Loreen singles chronology
| "We Got the Power" (2013) | "Paper Light (Higher)" (2015) | "I'm in It with You" (2015) |

Alternative cover
- "Paper Light (Revisited)" cover

= Paper Light (Higher) =

"Paper Light (Higher)" is a song by Swedish singer Loreen. The song was written by the singer and its producers Tom Liljegren and Alexander "Alex" Ryberg.

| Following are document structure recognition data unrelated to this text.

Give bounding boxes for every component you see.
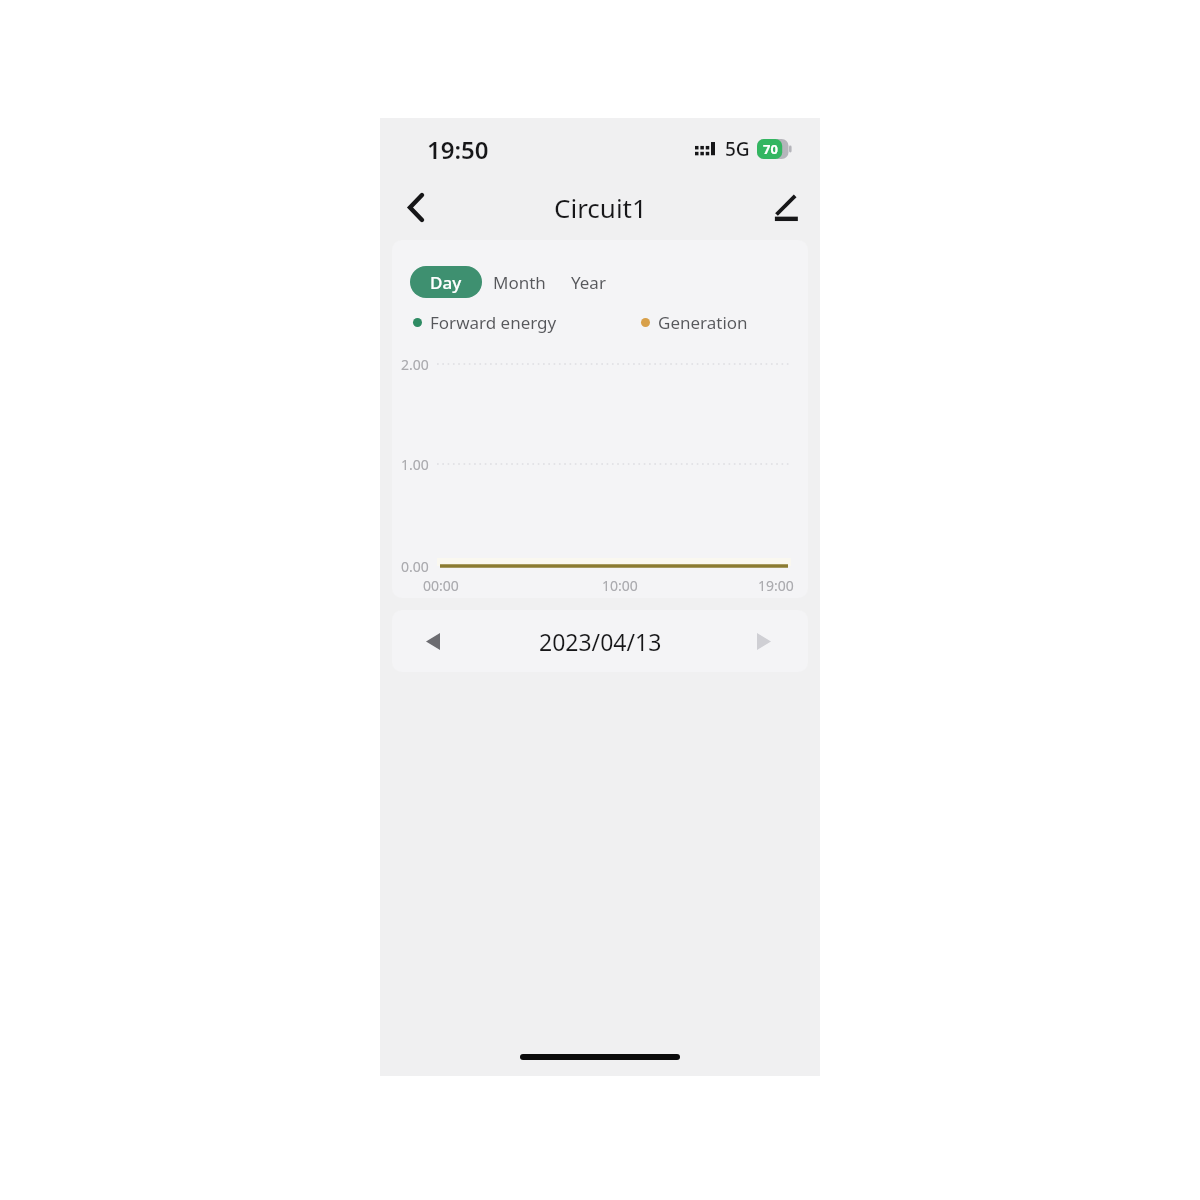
- staticText: 00:00: [423, 576, 459, 595]
- staticText: Day: [430, 271, 462, 294]
- staticText: Circuit1: [554, 190, 647, 225]
- staticText: Forward energy: [430, 311, 557, 334]
- button[interactable]: Month: [482, 266, 556, 298]
- button[interactable]: Year: [556, 266, 620, 298]
- button[interactable]: Back: [390, 182, 440, 232]
- button[interactable]: Edit: [761, 182, 811, 232]
- staticText: Month: [493, 271, 546, 294]
- staticText: Year: [571, 271, 606, 294]
- staticText: 0.00: [401, 557, 429, 576]
- button[interactable]: Previous day: [410, 618, 456, 664]
- staticText: 2.00: [401, 355, 429, 374]
- staticText: 70: [763, 140, 778, 158]
- staticText: 1.00: [401, 455, 429, 474]
- staticText: Generation: [658, 311, 748, 334]
- staticText: 10:00: [602, 576, 638, 595]
- staticText: 5G: [725, 136, 750, 162]
- staticText: 2023/04/13: [539, 626, 662, 657]
- staticText: 19:50: [427, 133, 489, 166]
- button[interactable]: Day: [410, 266, 482, 298]
- button[interactable]: Next day: [741, 618, 787, 664]
- staticText: 19:00: [758, 576, 794, 595]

==Background and release==
During Loreen's visit to Montenegro in July 2014, she announced that her new album would probably be released in October 2014. She performed at the Celebration of Budva Tourist Organization and the National Day event at the Jaz Beach in Budva. During an interview with Prva.rs, she stated: "The new album is coming out in October and after that there will be a lot of touring. It's very different from 'Euphoria', it's a lot dirtier and more hip-hop." During a performance at Eurovision Gala Night at the Casino Luxembourg in Luxembourg City, she confirmed that the lead single from her new album was coming in March 2015. On 27 February, it was announced that Loreen's new single "Paper Light (Higher)" was released on 5 March 2015 in Scandinavia and was released worldwide on 9 March 2015.

==Live performances==
Loreen premiered "Paper Light (Higher)" with the Ukrainian boy band Kazaky as an interval act during the Second Chance round of Melodifestivalen 2015 on 7 March. The song was intended to be the lead single from her second album, then tentatively titled Paperlight. On 30 April, Loreen performed the song during seventh Humorgalan UNICEF's telethon in Sweden. During the Eurovision Song Contest 2015, Loreen headlined the Vienna Life Ball, Europe's biggest charity event supporting people with HIV and AIDS in Austria, attending the event in a dress designed by Jean Paul Gaultier and performed "Paper Light (Higher)". On 23 May 2015, Loreen performed "Paper Light (Higher)" onstage at Cirkus in Helsinki as the headline act during the city's annual Eurovision Party. One day later, she performed the song during Childhood-dagen at Gröna Lund in Stockholm, Sweden.

==Track listing==

Digital download
| No. | Title | Length |
|---|---|---|
| 1. | "Paper Light (Higher)" | 3:41 |

==Chart performance==
===Weekly charts===

| Chart (2015) | Peak position |
|---|---|
| Sweden (Sverigetopplistan) | 25 |
| US Billboard Twitter Emerging Artists | 7 |

==Release history==

| Region | Date | Format | Label |
|---|---|---|---|
| Sweden | 5 March 2015 | Digital download | Warner Music Sweden |

=="Paper Light (Revisited)"==
A remixed version of "Paper Light" premiered on Spotify on 17 April 2015. It was produced by Salvatore Ganacci and re-titled "Paper Light (Revisited)". The official video was released on YouTube on 7 May 2015.